Exporters are seizing on new markets, albeit slowly. The share of Canadian exports to China has tripled in the past decade and almost doubled to Europe, according to Statistics Canada. Small- and medium-sized businesses are more global in their outlook than a year ago, with nearly three-quarters saying firms should invest more time and money in international trade, a UPS Canada survey said last month.
Economists and policy makers have long urged companies to geographically diversify their sales, and recommended hiring more immigrants to help them do so.
A Conference Board of Canada report in October found that every 1-percentage-point increase in the number of immigrants to Canada can increase the value of imports into Canada by 0.21%, and the value of exports by 0.11%. The report urged employers to hire more immigrants as a way to drive innovation and build global competitiveness.

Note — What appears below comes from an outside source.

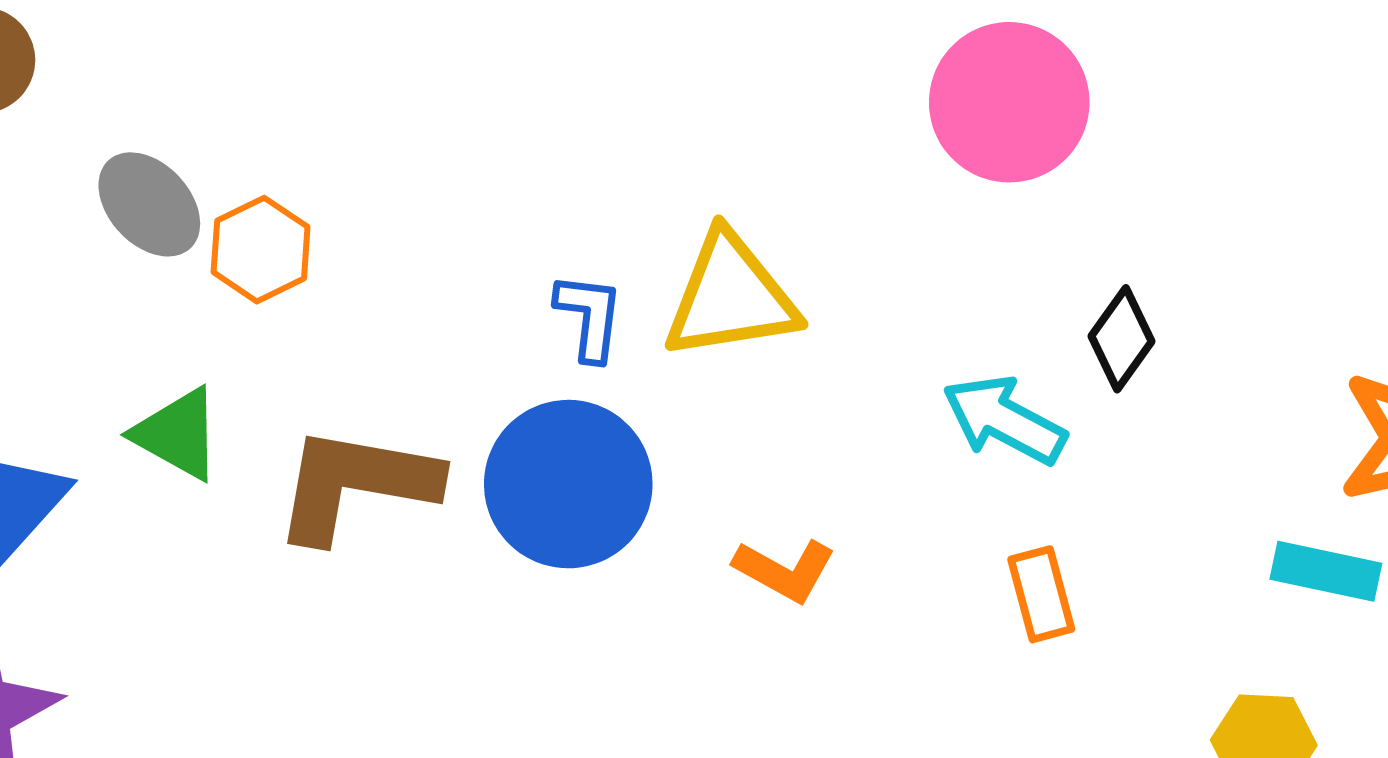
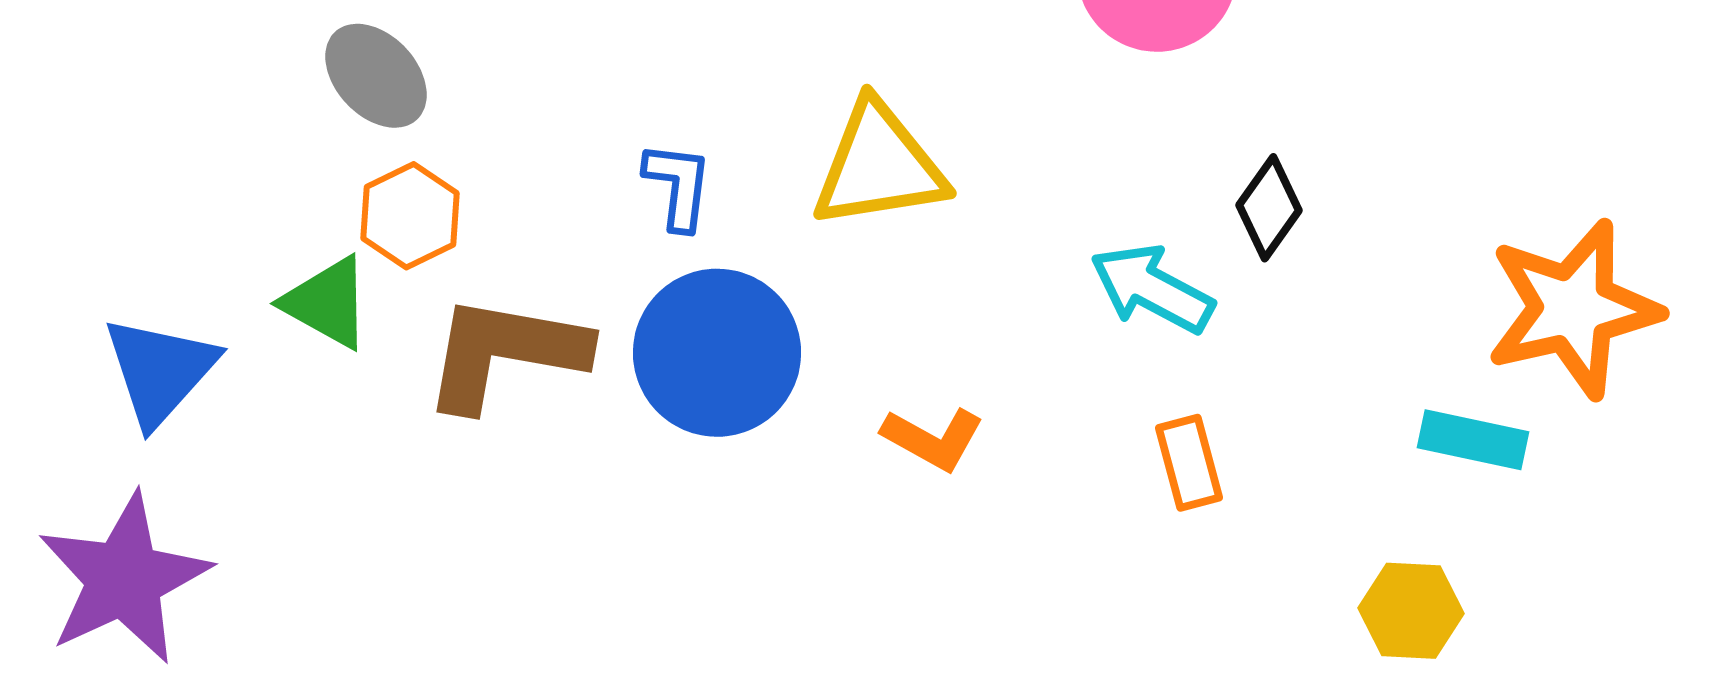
gray ellipse: (149, 204) -> (376, 76), moved
orange hexagon: (261, 250) -> (410, 216), moved
blue L-shape: (589, 317) -> (678, 186), moved

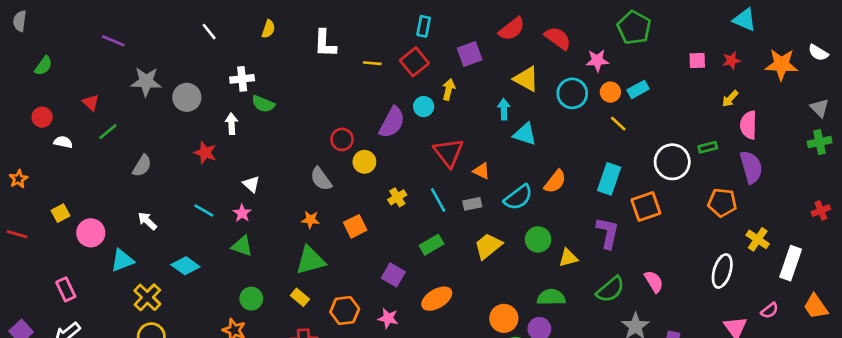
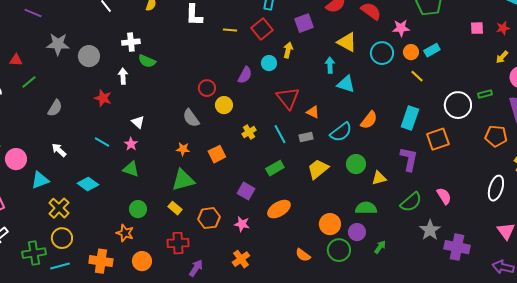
red triangle: (91, 103) -> (16, 60), turned -40
purple semicircle: (392, 122) -> (245, 75), size x0.7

Indeed, the country’s population includes 1.3 million Chinese-Canadians and more than a million Indo-Canadians, residents who could help form a “human bridge” in terms of trade with those fast-growing nations, a report by the GPS Project—an initiative of the Canadian International Council—argued last year.

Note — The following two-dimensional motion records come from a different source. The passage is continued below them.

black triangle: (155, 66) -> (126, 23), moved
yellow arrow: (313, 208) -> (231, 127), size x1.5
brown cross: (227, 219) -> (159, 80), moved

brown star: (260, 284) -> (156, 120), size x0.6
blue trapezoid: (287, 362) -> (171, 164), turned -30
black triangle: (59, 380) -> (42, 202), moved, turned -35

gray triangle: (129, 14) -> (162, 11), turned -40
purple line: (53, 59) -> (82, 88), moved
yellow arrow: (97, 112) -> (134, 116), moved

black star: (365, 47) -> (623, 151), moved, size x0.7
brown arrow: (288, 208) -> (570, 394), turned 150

In Halifax, trade flows are growing between the East Coast port and Asian destinations such as Vietnam and India. Fred Morley, executive vice-president at the Halifax Greater Partnership, says he is seeing some hiring of immigrants to bolster trade with the region.
There is a ready pool of labour. Newcomers continue to face higher-than-average jobless rates. Immigrants have had higher unemployment rates than Canadian-born people since March 2006—but the gap has widened since the recession, according to the Toronto Immigrant Employment Data Initiative.

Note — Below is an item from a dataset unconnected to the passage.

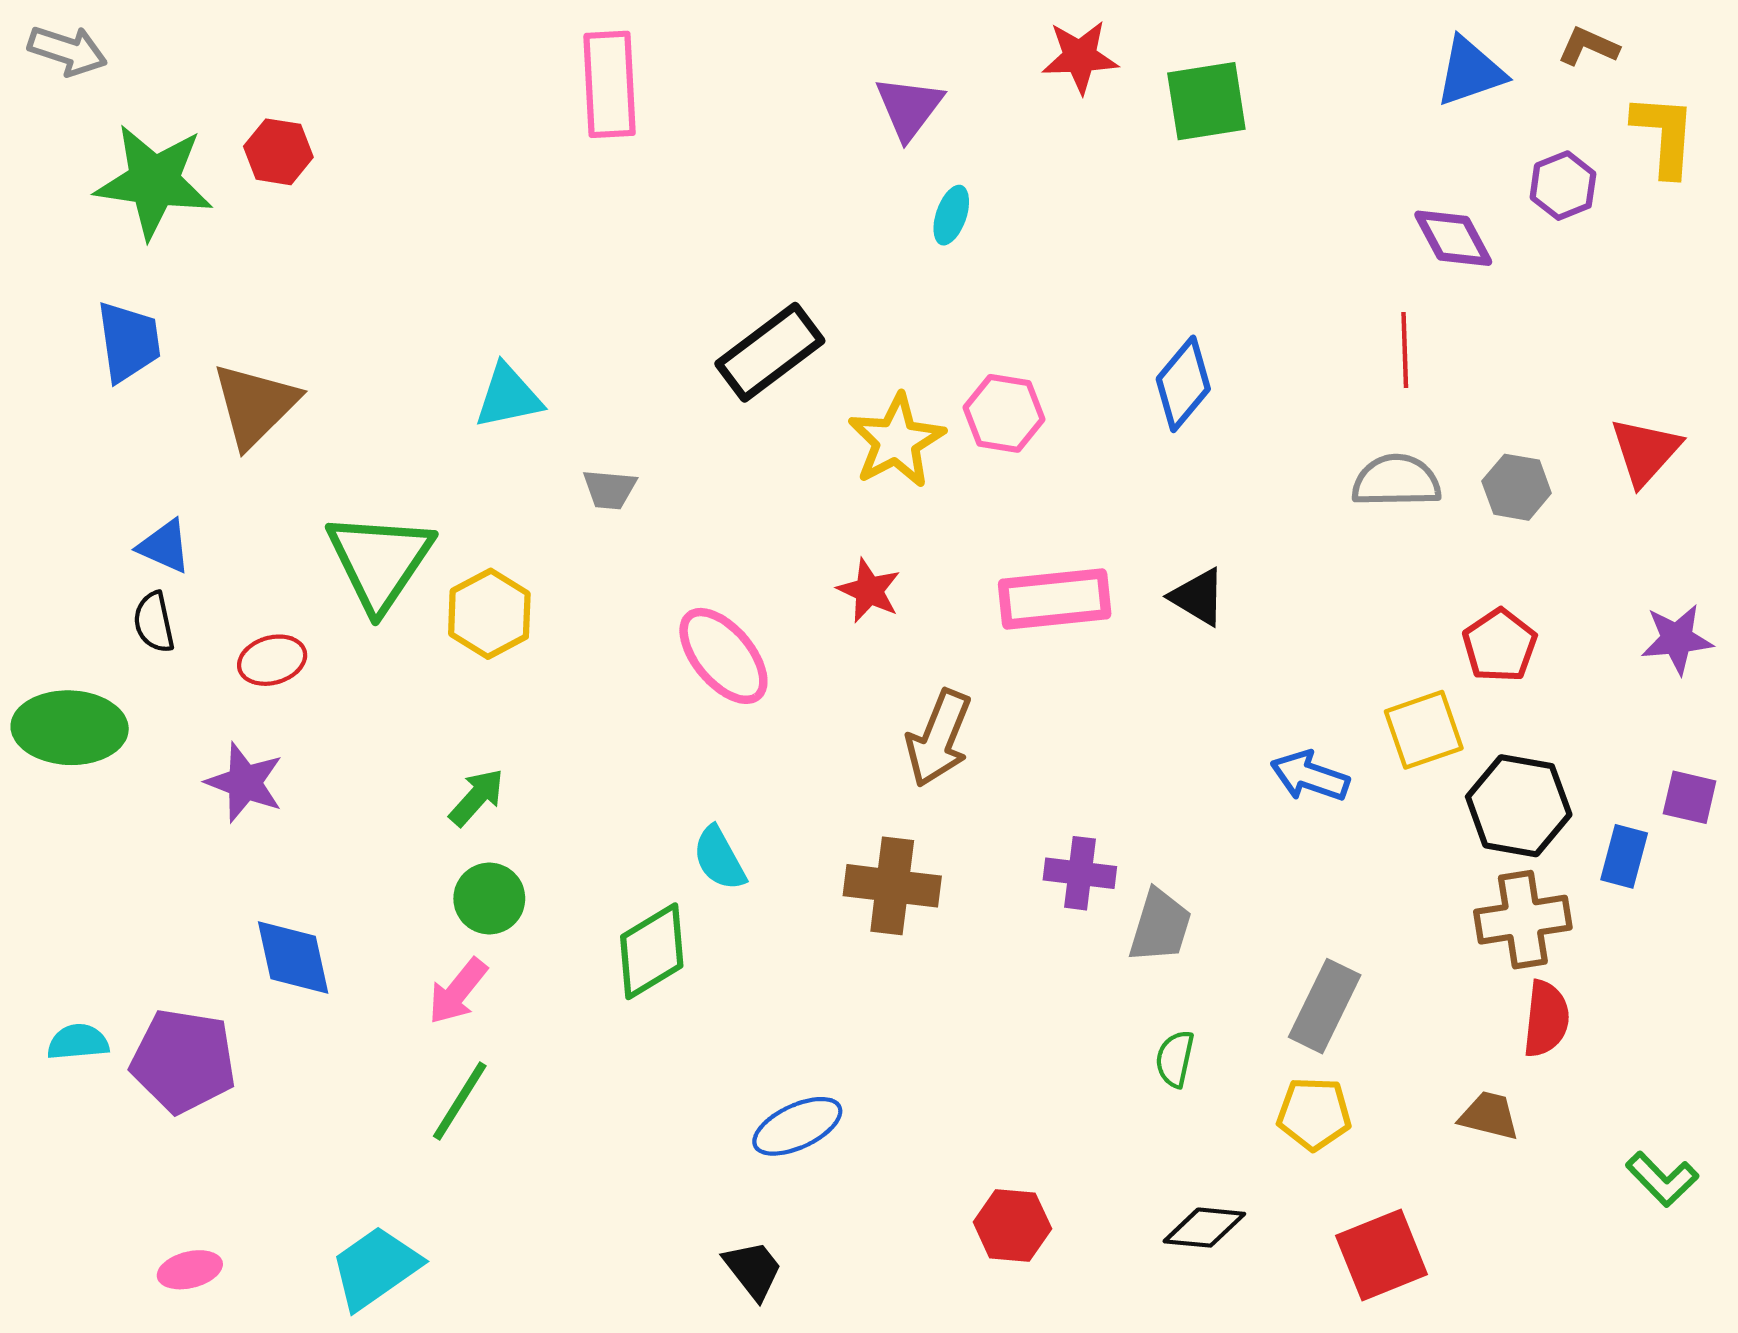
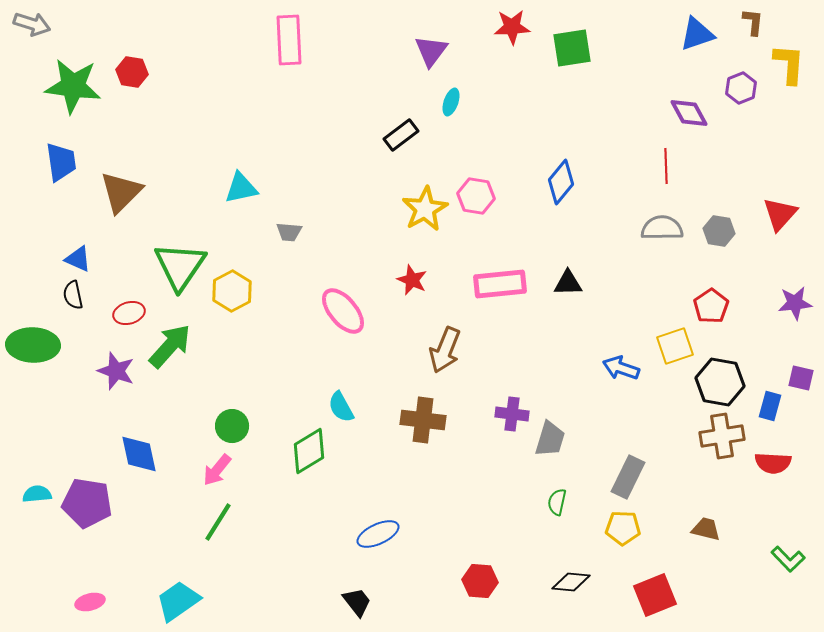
brown L-shape: (1588, 46) -> (753, 22), turned 72
black rectangle: (770, 352) -> (401, 135), moved, size x0.7
black triangle: (1198, 597) -> (568, 283), turned -32
green arrow: (477, 797) -> (170, 346), moved, size x1.6
red semicircle: (1546, 1019) -> (773, 463), moved, turned 87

As of April, the jobless rate for all immigrants was 8.8% across the country and 13.9% for recent immigrants—much higher than that of the 6.2% for Canadian-born people.
Phoenix isn’t the only company looking to immigrants to open doors abroad. BSM Technologies, which sells software systems to track trucks, is hiring Spanish- and Portuguese-speaking sales specialists to smooth its entry into Latin America. It aims to increase sales 10 times over in the next three years.
It hasn’t had much trouble finding candidates; Spanish is the third-most spoken language in Canada after English and French. “Latin America’s very attractive. We want people who speak the languages and know the culture,” said Aly Rahemtulla, president and chief executive officer.
Phoenix, meantime, has just 51 employees. But it does business with 80 countries and its workers speak 15 different first languages. Ninety per cent of its revenue comes from outside Canada, from markets such as China, Russia and Latin America.
Haile says it’s the subtle differences that can make a sale: Not using a first name, not shaking a woman’s hand or standing too close to her; sharing a meal, chatting, sometimes for hours about non-business subjects first.
The company’s staff isn’t just a reflection of Canada’s largest city, says Leo Fox, the company’s president. A multicultural work force represents a competitive advantage. “When you want to choose market makers, you need people with the languages. You need to know how people think in that culture.”